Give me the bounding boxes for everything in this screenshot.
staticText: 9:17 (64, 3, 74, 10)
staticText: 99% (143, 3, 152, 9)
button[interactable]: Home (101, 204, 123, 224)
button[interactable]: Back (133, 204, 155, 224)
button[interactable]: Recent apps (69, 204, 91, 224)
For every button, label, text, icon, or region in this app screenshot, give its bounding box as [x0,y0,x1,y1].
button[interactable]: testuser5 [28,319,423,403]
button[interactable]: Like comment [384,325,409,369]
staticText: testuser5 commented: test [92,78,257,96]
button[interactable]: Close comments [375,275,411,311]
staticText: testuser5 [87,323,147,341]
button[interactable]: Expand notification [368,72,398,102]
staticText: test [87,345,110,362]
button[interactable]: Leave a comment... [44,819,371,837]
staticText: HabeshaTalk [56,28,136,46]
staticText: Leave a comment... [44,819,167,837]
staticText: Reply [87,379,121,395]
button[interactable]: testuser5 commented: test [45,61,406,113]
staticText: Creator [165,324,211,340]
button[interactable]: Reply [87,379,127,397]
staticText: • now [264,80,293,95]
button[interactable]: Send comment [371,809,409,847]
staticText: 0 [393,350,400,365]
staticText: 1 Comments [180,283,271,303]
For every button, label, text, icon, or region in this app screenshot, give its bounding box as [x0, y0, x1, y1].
════
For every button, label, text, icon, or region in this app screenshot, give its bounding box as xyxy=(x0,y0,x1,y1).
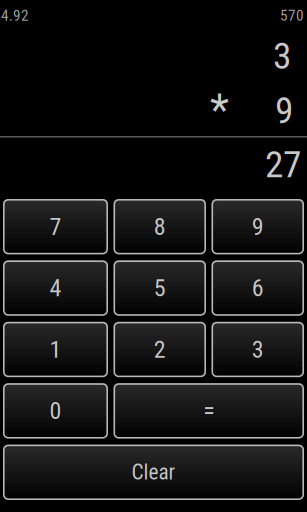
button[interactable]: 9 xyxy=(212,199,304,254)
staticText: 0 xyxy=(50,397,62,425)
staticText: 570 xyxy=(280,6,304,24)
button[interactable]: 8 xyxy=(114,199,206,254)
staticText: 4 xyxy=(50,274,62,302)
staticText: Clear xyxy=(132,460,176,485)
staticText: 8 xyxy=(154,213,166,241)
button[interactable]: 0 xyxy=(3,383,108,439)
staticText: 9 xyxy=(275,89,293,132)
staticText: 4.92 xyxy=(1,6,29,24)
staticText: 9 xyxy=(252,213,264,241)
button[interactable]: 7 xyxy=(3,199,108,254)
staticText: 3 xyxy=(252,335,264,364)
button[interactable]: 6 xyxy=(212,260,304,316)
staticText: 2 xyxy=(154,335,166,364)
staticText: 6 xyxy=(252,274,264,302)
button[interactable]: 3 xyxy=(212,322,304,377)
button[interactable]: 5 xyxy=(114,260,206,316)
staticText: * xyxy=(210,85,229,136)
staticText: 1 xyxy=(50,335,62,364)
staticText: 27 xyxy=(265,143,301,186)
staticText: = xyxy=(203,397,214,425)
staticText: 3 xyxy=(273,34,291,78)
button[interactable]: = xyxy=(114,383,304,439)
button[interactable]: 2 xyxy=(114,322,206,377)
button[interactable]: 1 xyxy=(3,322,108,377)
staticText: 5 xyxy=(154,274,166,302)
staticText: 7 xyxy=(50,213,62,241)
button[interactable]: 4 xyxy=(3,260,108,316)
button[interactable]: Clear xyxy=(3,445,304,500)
════
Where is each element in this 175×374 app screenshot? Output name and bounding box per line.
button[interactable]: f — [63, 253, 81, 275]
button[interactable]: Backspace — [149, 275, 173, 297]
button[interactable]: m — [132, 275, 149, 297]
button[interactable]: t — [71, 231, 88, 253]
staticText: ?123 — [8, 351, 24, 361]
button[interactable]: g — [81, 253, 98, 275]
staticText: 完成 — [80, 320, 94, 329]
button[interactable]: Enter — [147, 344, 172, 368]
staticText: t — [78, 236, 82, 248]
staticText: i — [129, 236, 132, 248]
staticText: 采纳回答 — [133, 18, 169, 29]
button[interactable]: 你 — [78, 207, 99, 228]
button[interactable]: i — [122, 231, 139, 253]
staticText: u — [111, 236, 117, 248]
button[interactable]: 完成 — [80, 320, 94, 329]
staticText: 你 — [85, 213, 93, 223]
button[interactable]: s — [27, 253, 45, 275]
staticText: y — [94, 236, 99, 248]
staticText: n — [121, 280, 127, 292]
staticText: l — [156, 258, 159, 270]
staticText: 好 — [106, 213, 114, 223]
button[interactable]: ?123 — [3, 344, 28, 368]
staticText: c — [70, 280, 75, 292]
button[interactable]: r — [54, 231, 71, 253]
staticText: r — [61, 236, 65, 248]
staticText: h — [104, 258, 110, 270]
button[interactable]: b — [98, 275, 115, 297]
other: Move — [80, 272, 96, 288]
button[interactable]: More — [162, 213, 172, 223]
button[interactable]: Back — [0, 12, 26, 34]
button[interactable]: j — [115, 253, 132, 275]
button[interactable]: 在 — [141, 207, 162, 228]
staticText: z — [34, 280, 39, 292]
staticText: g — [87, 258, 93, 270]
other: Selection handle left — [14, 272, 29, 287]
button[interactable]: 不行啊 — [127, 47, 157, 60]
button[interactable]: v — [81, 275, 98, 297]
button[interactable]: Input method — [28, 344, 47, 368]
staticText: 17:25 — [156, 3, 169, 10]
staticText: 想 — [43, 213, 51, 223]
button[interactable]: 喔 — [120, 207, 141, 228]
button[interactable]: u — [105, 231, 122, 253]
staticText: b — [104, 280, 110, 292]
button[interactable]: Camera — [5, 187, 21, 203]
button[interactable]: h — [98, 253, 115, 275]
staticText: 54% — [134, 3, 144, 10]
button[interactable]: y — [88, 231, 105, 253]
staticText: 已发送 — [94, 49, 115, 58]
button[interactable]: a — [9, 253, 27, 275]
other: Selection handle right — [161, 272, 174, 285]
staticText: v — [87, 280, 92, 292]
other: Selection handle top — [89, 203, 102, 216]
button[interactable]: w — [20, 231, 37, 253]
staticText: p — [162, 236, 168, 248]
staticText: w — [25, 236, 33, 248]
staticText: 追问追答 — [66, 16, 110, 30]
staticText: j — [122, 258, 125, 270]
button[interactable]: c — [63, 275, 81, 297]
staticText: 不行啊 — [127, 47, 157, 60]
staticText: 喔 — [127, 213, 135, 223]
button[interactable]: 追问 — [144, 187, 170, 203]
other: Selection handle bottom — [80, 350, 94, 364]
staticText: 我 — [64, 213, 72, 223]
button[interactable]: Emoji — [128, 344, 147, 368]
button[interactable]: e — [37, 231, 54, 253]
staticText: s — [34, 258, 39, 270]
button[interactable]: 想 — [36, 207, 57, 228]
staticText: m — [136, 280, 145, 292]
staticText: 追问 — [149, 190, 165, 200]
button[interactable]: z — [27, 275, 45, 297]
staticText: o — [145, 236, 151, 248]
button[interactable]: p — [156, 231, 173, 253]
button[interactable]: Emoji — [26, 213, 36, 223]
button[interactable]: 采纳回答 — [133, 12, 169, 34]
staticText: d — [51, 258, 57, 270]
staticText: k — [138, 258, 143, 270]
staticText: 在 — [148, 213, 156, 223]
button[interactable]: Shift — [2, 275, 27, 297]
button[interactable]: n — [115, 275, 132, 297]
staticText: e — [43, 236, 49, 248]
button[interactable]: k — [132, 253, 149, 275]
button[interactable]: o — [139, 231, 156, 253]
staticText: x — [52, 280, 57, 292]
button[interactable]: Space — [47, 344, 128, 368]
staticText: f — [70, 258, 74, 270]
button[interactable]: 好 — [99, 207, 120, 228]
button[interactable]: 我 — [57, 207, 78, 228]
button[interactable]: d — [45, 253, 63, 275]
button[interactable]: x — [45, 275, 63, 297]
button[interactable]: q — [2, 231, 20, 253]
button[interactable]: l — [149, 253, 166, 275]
════
▸ Task details: From the material above, retype precisely the lines between the line holding "Give me the" and the line holding "y0, x1, y1].", inclusive, and nothing beyond them.

▸ Exercise solution:
Give me the bounding boxes for everything in this screenshot.
staticText: 9:17 (64, 3, 74, 10)
staticText: 99% (143, 3, 152, 9)
button[interactable]: Home (101, 204, 123, 224)
button[interactable]: Back (133, 204, 155, 224)
button[interactable]: Recent apps (69, 204, 91, 224)
For every button, label, text, icon, or region in this app screenshot, give its bounding box as [x0,y0,x1,y1].
button[interactable]: testuser5 [28,319,423,403]
button[interactable]: Like comment [384,325,409,369]
staticText: testuser5 commented: test [92,78,257,96]
button[interactable]: Close comments [375,275,411,311]
staticText: testuser5 [87,323,147,341]
button[interactable]: Expand notification [368,72,398,102]
staticText: test [87,345,110,362]
button[interactable]: Leave a comment... [44,819,371,837]
staticText: HabeshaTalk [56,28,136,46]
staticText: Leave a comment... [44,819,167,837]
staticText: Reply [87,379,121,395]
button[interactable]: testuser5 commented: test [45,61,406,113]
staticText: Creator [165,324,211,340]
button[interactable]: Reply [87,379,127,397]
staticText: • now [264,80,293,95]
button[interactable]: Send comment [371,809,409,847]
staticText: 0 [393,350,400,365]
staticText: 1 Comments [180,283,271,303]
For every button, label, text, icon, or region in this app screenshot, give its bounding box as [x0, y0, x1, y1].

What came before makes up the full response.